District 158 starts year without contract
It feels a little anticlimactic in Huntley Unit District 158 these days.
Maybe I'm naive to think a new teacher contract would waltz through the door at the eleventh hour and announce, "Here I am, gentlemen."
Instead teachers started work this week without a contract and the threat of a strike hanging over the district.
Meanwhile, the sides have seemed to put the brake on negotiations just as they have become most urgent.
Two proposals are still sitting on the table: what the district calls its "last, best and final" offer and the teacher's latest counterproposal, submitted last week.
I'm glad that both the proposals have been posted online for the public to scrutinize.
The teachers' latest offer is a clear example of the principle that salary doesn't tell the whole story.
The proposal would give most teachers a 6-percent increase in the first year and 3.5-percent pay raises for two years after that.
Given just that information, it's hard to compare the two proposals. The teachers' offer would increase salaries more than district's offer in the first year but would probably raise pay less than the district's proposal in years two and three.
But when you add increases in retirement contributions to the teachers' proposal, it's clear the union's offer would be more costly than the district's across all three years.

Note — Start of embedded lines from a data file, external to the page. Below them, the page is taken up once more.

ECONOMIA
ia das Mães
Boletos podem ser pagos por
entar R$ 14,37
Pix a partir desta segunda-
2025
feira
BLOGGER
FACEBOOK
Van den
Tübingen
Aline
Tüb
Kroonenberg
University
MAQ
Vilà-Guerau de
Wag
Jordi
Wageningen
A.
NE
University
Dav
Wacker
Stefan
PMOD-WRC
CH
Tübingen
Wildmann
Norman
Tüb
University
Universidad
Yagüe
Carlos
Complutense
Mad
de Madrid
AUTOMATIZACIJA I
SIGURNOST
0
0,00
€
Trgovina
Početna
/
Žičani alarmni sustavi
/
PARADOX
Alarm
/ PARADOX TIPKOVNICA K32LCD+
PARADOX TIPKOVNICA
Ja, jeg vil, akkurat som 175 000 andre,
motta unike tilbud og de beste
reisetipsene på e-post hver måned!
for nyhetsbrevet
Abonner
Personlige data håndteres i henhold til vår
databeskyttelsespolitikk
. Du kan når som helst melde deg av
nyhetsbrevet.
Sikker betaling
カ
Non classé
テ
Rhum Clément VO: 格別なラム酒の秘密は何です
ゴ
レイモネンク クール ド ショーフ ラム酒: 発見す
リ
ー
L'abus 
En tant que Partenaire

I'd like to provide some additional context to a story that ran Sunday, a comparison of District 158 teacher salaries to those in other large suburban districts.
I noted in the story that the a comparison of McHenry County districts was inconclusive, that is, there was no clear correlation between how much a teacher earned in a district and how much revenue per student that district had.

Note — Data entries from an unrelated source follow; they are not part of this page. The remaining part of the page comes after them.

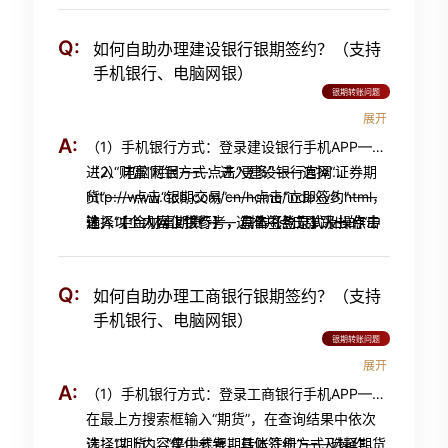
理】，点击【签约】——选择期货公司【中金财
司”，在资金账号处填写期货资金账号，在手机号
富期货】，点击【下一步】——输入期货资金账
Q:
如何自助办理建设银行银期签约？（支持
处填写您在银行预留的手机号——阅读并同意
号、手机号、详细地址（具体到门牌号）、邮政
手机银行、电脑网银）
《交通银行全国集中式银期转账服务协议》，点
编码——阅读并同意《兴业银行银期转账服务协
银期转账问题
击【下一步】——在资金密码处输入期货资金密
议》，输入银行卡取款密码，点击【下一步】
展开
码、在交易密码处输入银行卡取款密码、在短信
——签约成功。
A:
（1）手机银行方式：登录建设银行手机APP——
密码处输入手机收到的短信动态码——点击【下
进入“财富”栏目——点击“更多”——选择“证券期
（2）电脑网银方式：进入建设银行官网
一步】——签约成功； （2）电脑网银方式：进
货”——点击“银期交易”——点击“立即签约”——
http://www.ccb.com/cn/home/indexv3.html，
入交通银行官网
输入“中金财富期货”——选择并点击弹跳出的“中
选择【个人网上银行】，点击【登录】——点击
注：以上内容仅供参考，具体签约方式及操作流
https://pbank.95559.com.cn/personbank/system/syL
金财富期货有限公司-人民币”——输入“期货资金
【投资理财】，选择【银期交易】，点击【银期
程请以银行最新指引为准，详询建行95533
点击首页右侧的【个人网银登录】——登录后依
账号”、“期货资金密码”——勾选“认真阅读并同
签约】——输入【中金财富期】点击查询，选择
次点击【证券期货】-【银期转账签约】——在银
Q:
如何自助办理工商银行银期签约？（支持
意”——点击【下一步】——签约成功；
【
中金财富期货有限公司-人民币
】并点击【签
期签约页面选择“中金财富期货有限公司”，选择
手机银行、电脑网银）
约】——输入期货资金账户、期货资金密码——
银行卡号，填写证件号码，期货资金账号，手机
银期转账问题
勾选协议，点击“下一步”——核对签约信息，点
号，阅读并同意《交通银行全国集中式银期转账
展开
击“确认”——输入网银盾密码或短信动态口令，
服务协议》，点击【确认】——确认签约信息，
A:
（1）手机银行方式：登录工商银行手机APP——
点击“确定”——签约成功。
在资金密码处输入期货资金密码、在交易密码处
在最上方搜索框输入“期货”，在查询结果中依次
输入银行卡取款密码，点击【确认】——签约成
选择“期货”、“集中式银期转账注册”——选择期货
注：以上内容仅供参考，具体签约方式及操作流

I've had a chance to take a closer look at the numbers, and here's what I've found:
• Large McHenry County districts that paid teachers more than average had, on average, $10,100 in revenue per student.
• Districts that paid teachers less than average had $9,800 per student, or about $300 per student less than the other districts.

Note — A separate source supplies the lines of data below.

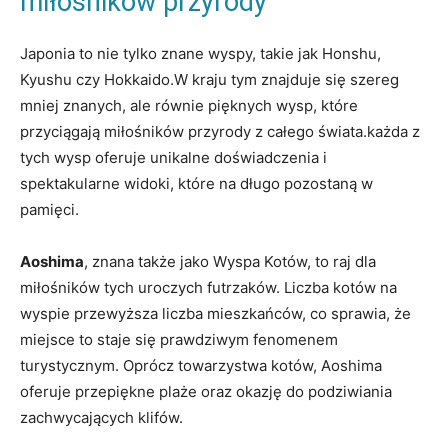
miłośników przyrody
Japonia to nie tylko znane wyspy, takie jak Honshu,
Kyushu czy Hokkaido.W kraju tym znajduje się szereg
mniej znanych, ale równie pięknych wysp, które
przyciągają miłośników przyrody z całego świata.każda z
tych wysp oferuje unikalne doświadczenia i
spektakularne widoki, które na długo pozostaną w
pamięci.
Aoshima
, znana także jako Wyspa Kotów, to raj dla
miłośników tych uroczych futrzaków. Liczba kotów na
wyspie przewyższa liczba mieszkańców, co sprawia, że
miejsce to staje się prawdziwym fenomenem
turystycznym. Oprócz towarzystwa kotów, Aoshima
oferuje przepiękne plaże oraz okazję do podziwiania
zachwycających klifów.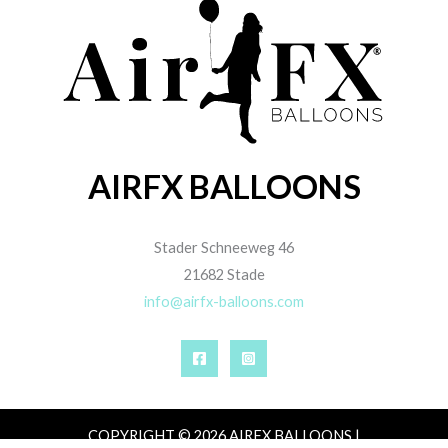
AIRFX BALLOONS
Stader Schneeweg 46
21682 Stade
info@airfx-balloons.com
COPYRIGHT © 2026 AIRFX BALLOONS |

• Districts that paid teachers more had, on average, a smaller operating surplus per student.
• Districts that paid less had, on average, a larger operating surplus per student.
The conclusion we can draw, which wasn't readily apparent, is that the trends visible in the first comparison, which looked at schools throughout the suburbs, also apply to McHenry County.
Districts in McHenry County - like districts throughout the suburbs - that paid teachers more had more revenue and smaller surpluses, on a per-student basis.
It must be noted that the small sample size (only five districts) means our McHenry County comparison isn't as meaningful as we'd like it to be.
But at least the numbers, upon closer inspection, don't completely upend our initial observations.